带有 dplyr 的用户定义函数 - 根据组合参数改变列
User-defined function with dplyr - mutate columns based on combining arguments
我正在使用以下示例数据开发一个闪亮的应用程序:
library(tidyr)
library(dplyr)
df <- data.frame(Year = rep(2014:2017, each = 10),
ID = rep(1:10, times = 4),
Score1 = runif(40),
Score2 = runif(40),
Score3 = runif(40)) %>%
gather(Score1, Score2, Score3, key = "Measure", value = "Value") %>%
unite(Measure, Year, col = "Measure", sep = "_") %>%
spread(Measure, Value)
给出:
> glimpse(df)
Observations: 10
Variables: 13
$ ID <int> 1, 2, 3, 4, 5, 6, 7, 8, 9, 10
$ Score1_2014 <dbl> 0.03936843, 0.62027828, 0.56994489, 0.94410280, 0.98747476, 0.78021699, 0.5...
$ Score1_2015 <dbl> 0.456492381, 0.881373411, 0.601315132, 0.003073382, 0.436619197, 0.49193024...
$ Score1_2016 <dbl> 0.4937857, 0.4414206, 0.6716621, 0.2483740, 0.2376593, 0.4231311, 0.5250772...
$ Score1_2017 <dbl> 0.6824536, 0.1020127, 0.9973474, 0.4304465, 0.9194684, 0.8938086, 0.9133654...
$ Score2_2014 <dbl> 0.01550399, 0.03318784, 0.31463461, 0.99324685, 0.19417234, 0.10408623, 0.9...
$ Score2_2015 <dbl> 0.7631779, 0.4471922, 0.9119910, 0.5792838, 0.8458717, 0.9716529, 0.9580503...
$ Score2_2016 <dbl> 0.78565372, 0.20382477, 0.04103231, 0.33246223, 0.65301709, 0.03227641, 0.3...
$ Score2_2017 <dbl> 0.320235691, 0.211477745, 0.575208127, 0.290498894, 0.696220903, 0.94622610...
$ Score3_2014 <dbl> 0.93234031, 0.40570043, 0.07134056, 0.83916278, 0.57897129, 0.59457072, 0.3...
...
我想创建一个用户定义的函数,允许选择分数类型(例如 Score1
、Score2
或 Score3
)、开始年份(year_from
) 和结束年份 (year_to
),并计算年份之间的差异。
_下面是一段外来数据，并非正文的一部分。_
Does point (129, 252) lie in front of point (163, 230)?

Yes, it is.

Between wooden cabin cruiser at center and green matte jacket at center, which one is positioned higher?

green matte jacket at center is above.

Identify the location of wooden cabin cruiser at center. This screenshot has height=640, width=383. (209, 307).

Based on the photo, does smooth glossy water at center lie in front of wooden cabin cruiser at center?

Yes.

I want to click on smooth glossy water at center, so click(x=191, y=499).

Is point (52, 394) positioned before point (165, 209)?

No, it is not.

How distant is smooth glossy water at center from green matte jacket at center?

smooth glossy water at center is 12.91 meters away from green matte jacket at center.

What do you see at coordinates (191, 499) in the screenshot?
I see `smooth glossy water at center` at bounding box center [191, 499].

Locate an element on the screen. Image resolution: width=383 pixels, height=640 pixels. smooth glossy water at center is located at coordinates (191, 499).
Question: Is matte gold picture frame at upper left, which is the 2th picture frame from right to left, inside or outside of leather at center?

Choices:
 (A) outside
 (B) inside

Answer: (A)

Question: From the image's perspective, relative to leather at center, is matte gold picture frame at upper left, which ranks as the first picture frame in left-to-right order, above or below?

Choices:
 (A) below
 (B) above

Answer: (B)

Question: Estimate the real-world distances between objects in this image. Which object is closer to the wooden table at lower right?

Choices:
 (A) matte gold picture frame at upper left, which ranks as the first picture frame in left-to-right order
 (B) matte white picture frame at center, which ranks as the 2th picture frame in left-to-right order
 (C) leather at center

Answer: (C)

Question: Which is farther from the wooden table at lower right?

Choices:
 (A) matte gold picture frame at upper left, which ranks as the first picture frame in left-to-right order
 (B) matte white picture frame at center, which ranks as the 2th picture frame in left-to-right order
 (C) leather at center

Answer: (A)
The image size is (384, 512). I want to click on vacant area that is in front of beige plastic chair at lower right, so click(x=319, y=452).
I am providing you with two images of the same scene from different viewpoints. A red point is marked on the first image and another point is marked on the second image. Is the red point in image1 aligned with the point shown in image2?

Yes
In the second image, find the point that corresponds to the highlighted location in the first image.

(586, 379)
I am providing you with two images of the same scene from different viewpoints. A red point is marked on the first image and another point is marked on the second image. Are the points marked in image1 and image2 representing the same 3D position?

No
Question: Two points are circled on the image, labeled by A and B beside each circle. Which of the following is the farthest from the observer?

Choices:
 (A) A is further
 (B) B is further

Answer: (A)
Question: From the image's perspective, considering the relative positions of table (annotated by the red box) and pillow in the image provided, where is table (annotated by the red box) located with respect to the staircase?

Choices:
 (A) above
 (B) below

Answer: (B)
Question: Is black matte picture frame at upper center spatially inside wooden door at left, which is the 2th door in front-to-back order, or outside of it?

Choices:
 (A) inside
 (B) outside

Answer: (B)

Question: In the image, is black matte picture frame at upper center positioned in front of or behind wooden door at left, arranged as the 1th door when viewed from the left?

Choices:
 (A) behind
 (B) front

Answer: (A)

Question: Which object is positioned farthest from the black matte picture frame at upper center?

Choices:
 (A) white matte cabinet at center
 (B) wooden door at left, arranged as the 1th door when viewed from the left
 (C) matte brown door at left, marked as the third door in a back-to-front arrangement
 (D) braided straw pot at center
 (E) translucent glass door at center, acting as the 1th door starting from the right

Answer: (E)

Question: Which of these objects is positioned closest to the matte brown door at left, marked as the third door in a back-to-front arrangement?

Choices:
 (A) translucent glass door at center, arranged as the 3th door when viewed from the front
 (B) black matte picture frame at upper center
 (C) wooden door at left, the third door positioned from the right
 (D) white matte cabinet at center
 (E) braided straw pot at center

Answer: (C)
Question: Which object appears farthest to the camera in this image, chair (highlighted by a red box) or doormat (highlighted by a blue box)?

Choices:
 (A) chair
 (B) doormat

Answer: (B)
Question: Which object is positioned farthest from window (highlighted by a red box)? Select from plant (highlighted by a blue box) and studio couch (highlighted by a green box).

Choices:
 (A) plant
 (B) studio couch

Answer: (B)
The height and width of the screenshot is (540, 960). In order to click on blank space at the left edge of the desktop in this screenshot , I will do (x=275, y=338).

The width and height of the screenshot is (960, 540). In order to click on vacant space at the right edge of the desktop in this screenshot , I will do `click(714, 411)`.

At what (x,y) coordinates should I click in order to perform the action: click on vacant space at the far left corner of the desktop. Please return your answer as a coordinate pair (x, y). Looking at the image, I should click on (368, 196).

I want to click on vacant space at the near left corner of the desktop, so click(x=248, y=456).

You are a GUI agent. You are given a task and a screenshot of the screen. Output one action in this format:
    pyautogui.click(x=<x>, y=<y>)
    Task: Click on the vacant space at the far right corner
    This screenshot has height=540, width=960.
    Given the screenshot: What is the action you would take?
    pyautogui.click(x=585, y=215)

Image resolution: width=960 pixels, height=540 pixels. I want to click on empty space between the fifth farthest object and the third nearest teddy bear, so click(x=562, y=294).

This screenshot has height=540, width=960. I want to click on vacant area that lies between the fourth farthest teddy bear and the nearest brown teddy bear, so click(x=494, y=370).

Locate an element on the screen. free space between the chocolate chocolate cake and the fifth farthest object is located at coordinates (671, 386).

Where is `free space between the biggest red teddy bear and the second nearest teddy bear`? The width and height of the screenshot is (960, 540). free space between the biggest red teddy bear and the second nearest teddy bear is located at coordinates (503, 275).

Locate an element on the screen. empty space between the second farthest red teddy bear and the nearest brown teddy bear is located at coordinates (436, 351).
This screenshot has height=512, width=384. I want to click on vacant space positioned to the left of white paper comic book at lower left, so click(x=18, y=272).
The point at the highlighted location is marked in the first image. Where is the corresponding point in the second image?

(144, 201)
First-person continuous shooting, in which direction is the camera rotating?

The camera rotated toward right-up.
例如,选择 Score1
、2015
和 2016
会得到:
ID Score1_2016 Score1_2015 Diff
1 1 0.4937857 0.456492381 0.03729332
2 2 0.4414206 0.881373411 -0.43995279
3 3 0.6716621 0.601315132 0.07034700
4 4 0.2483740 0.003073382 0.24530064
5 5 0.2376593 0.436619197 -0.19895987
6 6 0.4231311 0.491930246 -0.06879918
7 7 0.5250772 0.596241541 -0.07116431
8 8 0.1416265 0.019224651 0.12240182
9 9 0.7573208 0.073456457 0.68386434
10 10 0.3575724 0.566328136 -0.20875574
我已经阅读了 programming with dplyr
的文档,但对 quosures
的使用不是很有信心。尝试以下公式失败:
selectr <- function(data, value, year_from, year_to){
recent <- max(year_from, year_to) # determine earlier year
older <- min(year_from, year_to)
recent.name <- paste(value, recent, sep = "_") # Create column names from original df
older.name <- paste(value, older, sep = "_")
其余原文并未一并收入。